Note from Pam Davis, CivicPRIDE Chair:
Happy National Coming Out Day! Today is a day the celebrates the LGBTQIA+ community and the unique experiences we have coming into ourselves and then out to the world. One of the most powerful tools for social change is the ongoing relationship-building between people of diverse identities. When people know someone who is LGBTQIA+, they are far more likely to support equality under the law.
Today it is equally important to acknowledge that many people, including many local government professionals, are unable to come out, for fear of their safety, economic or housing security, or loss of family support. To that end, one of our friends at CivicPRIDE has submitted the below anonymous blog post to capture the challenge and of hiding who they are because they do not work in an organizational culture that is openly inclusive of LGBTQIA+ employees.

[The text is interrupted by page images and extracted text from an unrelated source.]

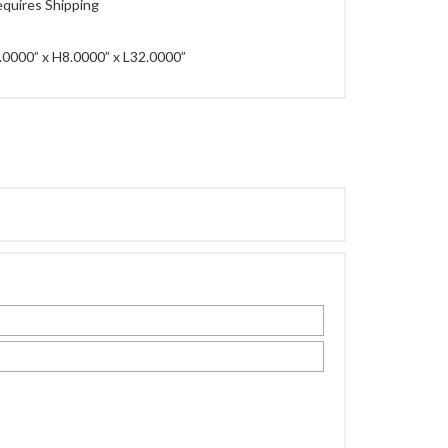
quires Shipping
0000” x H8.0000” x L32.0000”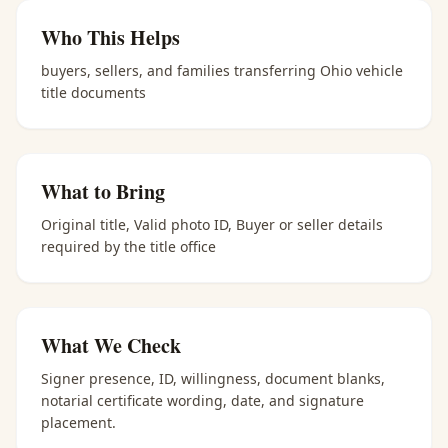
Who This Helps
buyers, sellers, and families transferring Ohio vehicle
title documents
What to Bring
Original title, Valid photo ID, Buyer or seller details
required by the title office
What We Check
Signer presence, ID, willingness, document blanks,
notarial certificate wording, date, and signature
placement.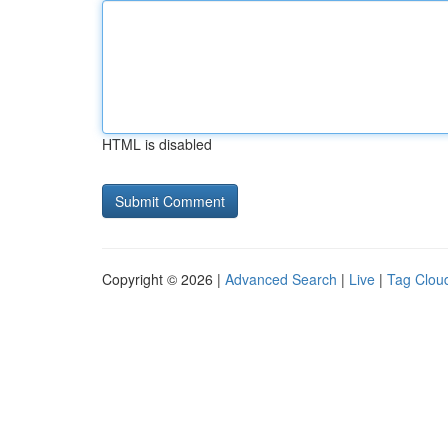
HTML is disabled
Copyright © 2026 |
Advanced Search
|
Live
|
Tag Clou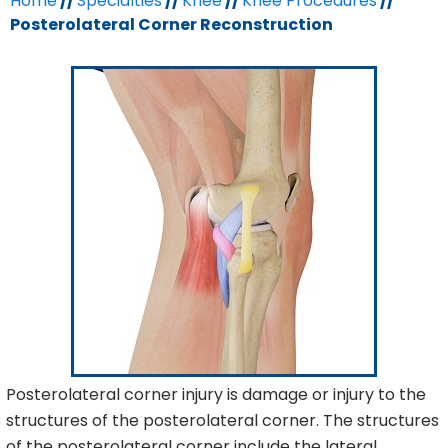
Home
//
Specialties
//
Knee
//
Knee Procedures
//
Posterolateral Corner Reconstruction
Posterolateral corner injury is damage or injury to the
structures of the posterolateral corner. The structures
of the posterolateral corner include the lateral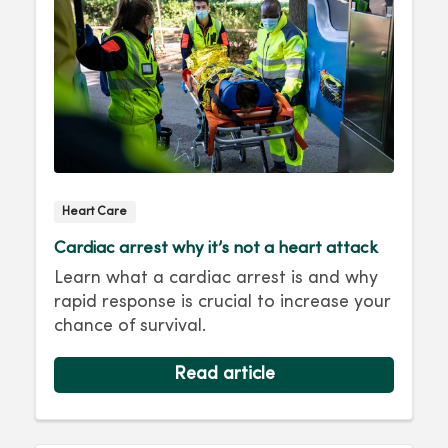
Heart Care
Cardiac arrest why it’s not a heart attack
Learn what a cardiac arrest is and why
rapid response is crucial to increase your
chance of survival.
Read article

“My sexuality doesn’t define me.”
I’ve lived by this adage since I was outed in junior high.
At the time I wanted to save face. Defy expectation. Minimize my differences.
Still, many decided to disassociate with me – validating my fear of not fitting-in. This was only exacerbated by my parents’ ultimatum: pick up the phone and disclose my “lifestyle” to every member of our family or they would do so themselves. I rejected their offer and found my family distancing themselves from me. To this day, some members still contend they only wanted to shelter themselves from “poor influences”. And I still find myself distancing myself from my sexuality.

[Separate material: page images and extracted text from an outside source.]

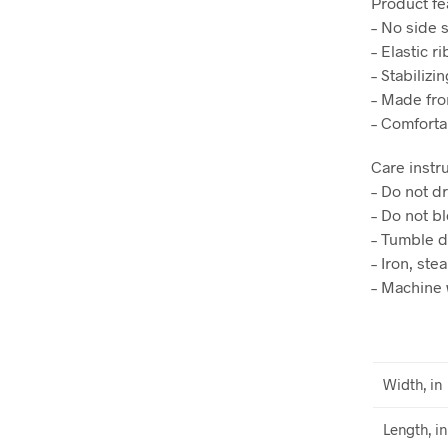
Product fe
– No side 
– Elastic r
– Stabilizi
– Made fro
– Comforta
Care instr
– Do not d
– Do not b
– Tumble d
– Iron, ste
– Machine 
Width, in
Length, in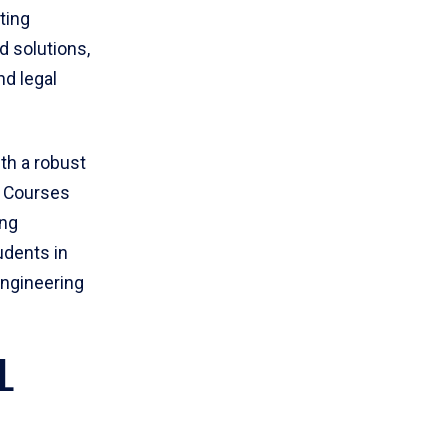
ting
 solutions,
nd legal
th a robust
. Courses
ing
dents in
Engineering
L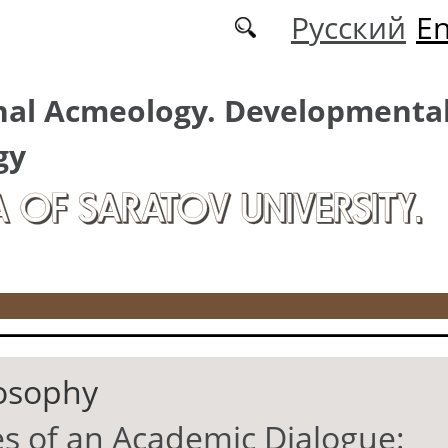
Русский
En
nal Acmeology. Developmenta
gy
A OF SARATOV UNIVERSITY.
osophy
 of an Academic Dialogue: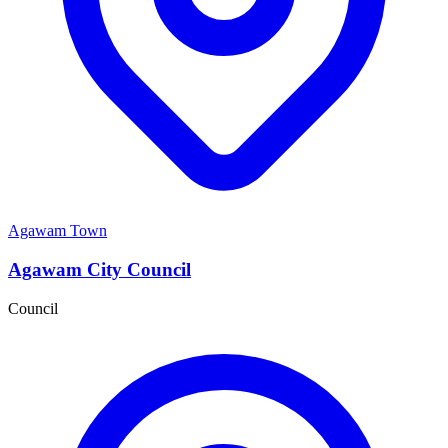
Agawam Town
Agawam City Council
Council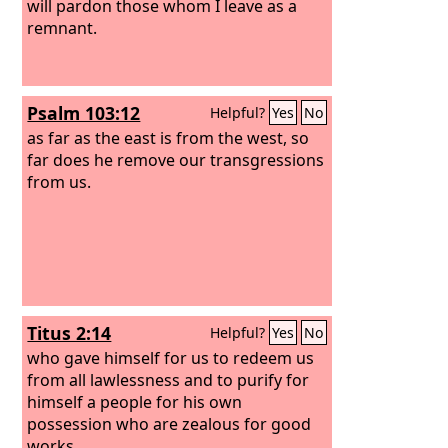
will pardon those whom I leave as a
remnant.
Psalm 103:12
Helpful?
Yes
No
as far as the east is from the west, so
far does he remove our transgressions
from us.
Titus 2:14
Helpful?
Yes
No
who gave himself for us to redeem us
from all lawlessness and to purify for
himself a people for his own
possession who are zealous for good
works.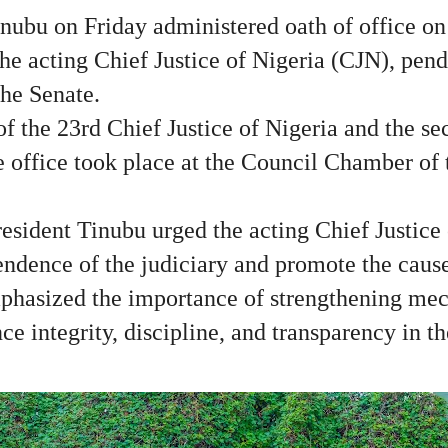
nubu on Friday administered oath of office on
e acting Chief Justice of Nigeria (CJN), pend
the Senate.
f the 23rd Chief Justice of Nigeria and the s
he office took place at the Council Chamber of
resident Tinubu urged the acting Chief Justice 
ndence of the judiciary and promote the cause 
phasized the importance of strengthening mec
e integrity, discipline, and transparency in th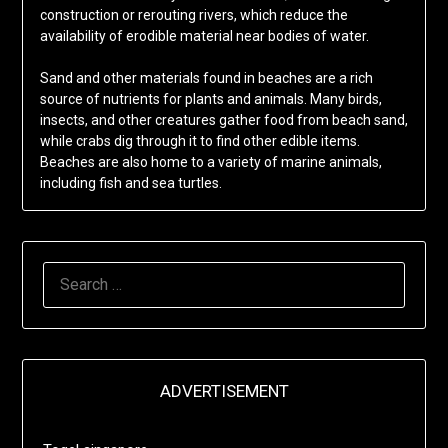
construction or rerouting rivers, which reduce the
availability of erodible material near bodies of water.
Sand and other materials found in beaches are a rich
source of nutrients for plants and animals. Many birds,
insects, and other creatures gather food from beach sand,
while crabs dig through it to find other edible items.
Beaches are also home to a variety of marine animals,
including fish and sea turtles.
SEARCH
FOR:
ADVERTISEMENT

However, now I recognize that while my sexuality is not the central aspect of my experience, it is ultimately an immutable one.

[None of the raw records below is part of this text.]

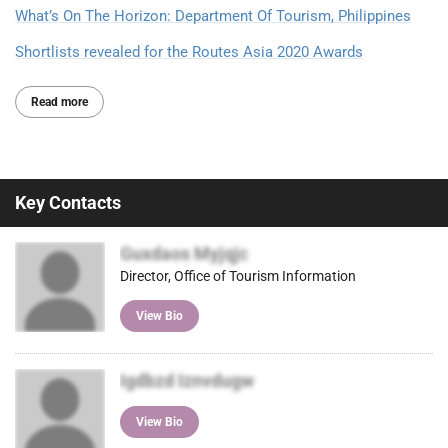
What’s On The Horizon: Department Of Tourism, Philippines
Shortlists revealed for the Routes Asia 2020 Awards
Read more
Key Contacts
Guxdaos Myjqjc
Director, Office of Tourism Information
View Bio
Igdbzd Iznvdugw
View Bio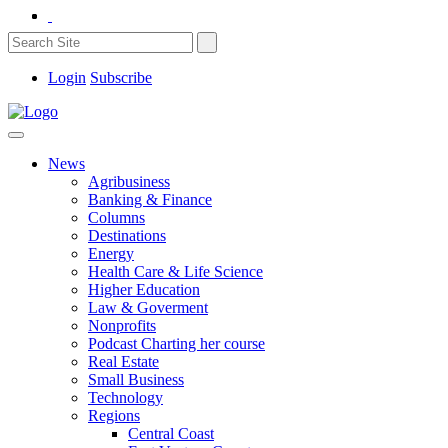
Login
Subscribe
News
Agribusiness
Banking & Finance
Columns
Destinations
Energy
Health Care & Life Science
Higher Education
Law & Goverment
Nonprofits
Podcast Charting her course
Real Estate
Small Business
Technology
Regions
Central Coast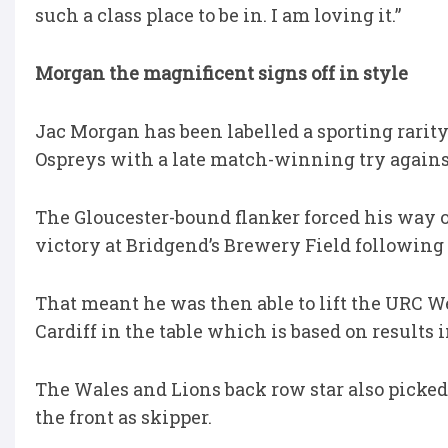
such a class place to be in. I am loving it.”
Morgan the magnificent signs off in style
Jac Morgan has been labelled a sporting rarit
Ospreys with a late match-winning try against
The Gloucester-bound flanker forced his way ov
victory at Bridgend’s Brewery Field following 
That meant he was then able to lift the URC W
Cardiff in the table which is based on results
The Wales and Lions back row star also picked
the front as skipper.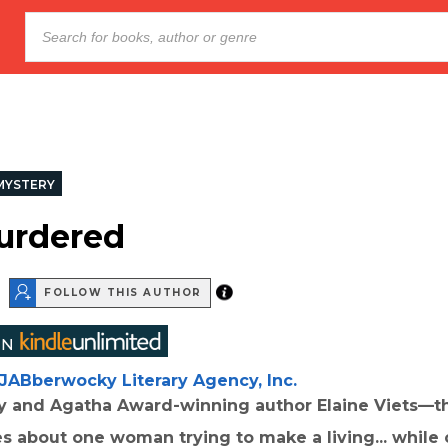
MYSTERY
urdered
FOLLOW THIS AUTHOR
JABberwocky Literary Agency, Inc.
 and Agatha Award-winning author Elaine Viets—the
s about one woman trying to make a living... while 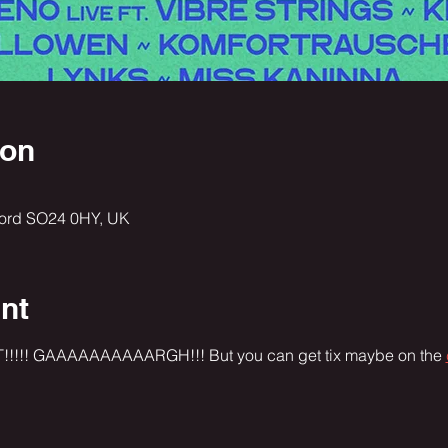
ion
ford SO24 0HY, UK
nt
!!! GAAAAAAAAAARGH!!! But you can get tix maybe on the 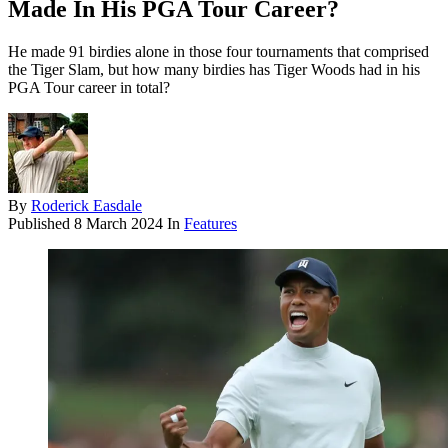
Made In His PGA Tour Career?
He made 91 birdies alone in those four tournaments that comprised
the Tiger Slam, but how many birdies has Tiger Woods had in his
PGA Tour career in total?
By
Roderick Easdale
Published
8 March 2024
In
Features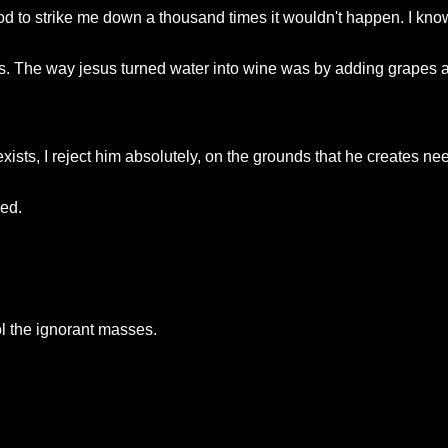
od to strike me down a thousand times it wouldn't happen. I know
s. The way jesus turned water into wine was by adding grapes 
xists, I reject him absolutely, on the grounds that he creates nee
red.
ol the ignorant masses.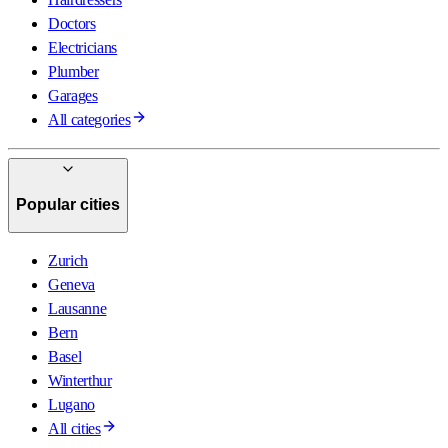
Doctors
Electricians
Plumber
Garages
All categories
Popular cities
Zurich
Geneva
Lausanne
Bern
Basel
Winterthur
Lugano
All cities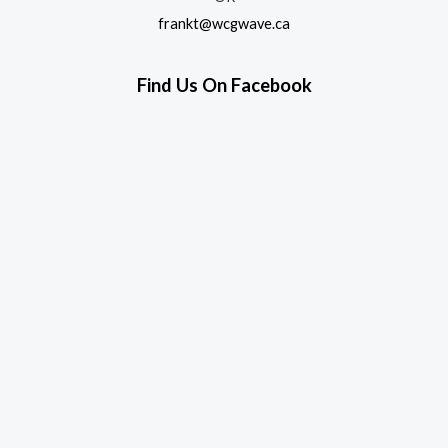
frankt@wcgwave.ca
Find Us On Facebook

So then, why am I still hesitant to be open about my identity and experiences?
Why do I still feel the need to be selective in who I share them with?
Because after all of these years I’m still afraid of how others will let it define me.
I am the gay coworker that my colleagues don’t know about. I sit yards away from them, and they don’t really know me.
I work for a city lacking an inclusive culture. A place where it’s still okay to deride men you don’t like with homophobic slurs, dismiss transgender teenagers as mentally ill and to refer to black men as thugs in passing. These remarks and many others along these lines do not give me faith that my sexuality would be well received. In fact, I’d anticipate that I would be subjected to unfair treatment if I was forward with it. How do I know this? Because by tolerating these behaviors, my leadership is sending a clear message that they are appropriate.
The father of a former partner of mine passed away a month ago. Having been in my relationship for 4 years, I was very close to his family and had to take some time off work to help prepare for the funeral. At work, I felt like I had to dance around the details with my supervisor to avoid lying about why I needed time off while still communicating the severity of the event. It was already a rough time that was impacting my focus at work and needing to withhold the truth about my relationship made it that much harder. But I didn’t feel comfortable being fully honest.
Someday I hope to work in an environment where I can be myself. Where I do not feel others’ perception of my character would be made by who I choose to love. Until then I will continue to tell myself that my sexuality does not define me.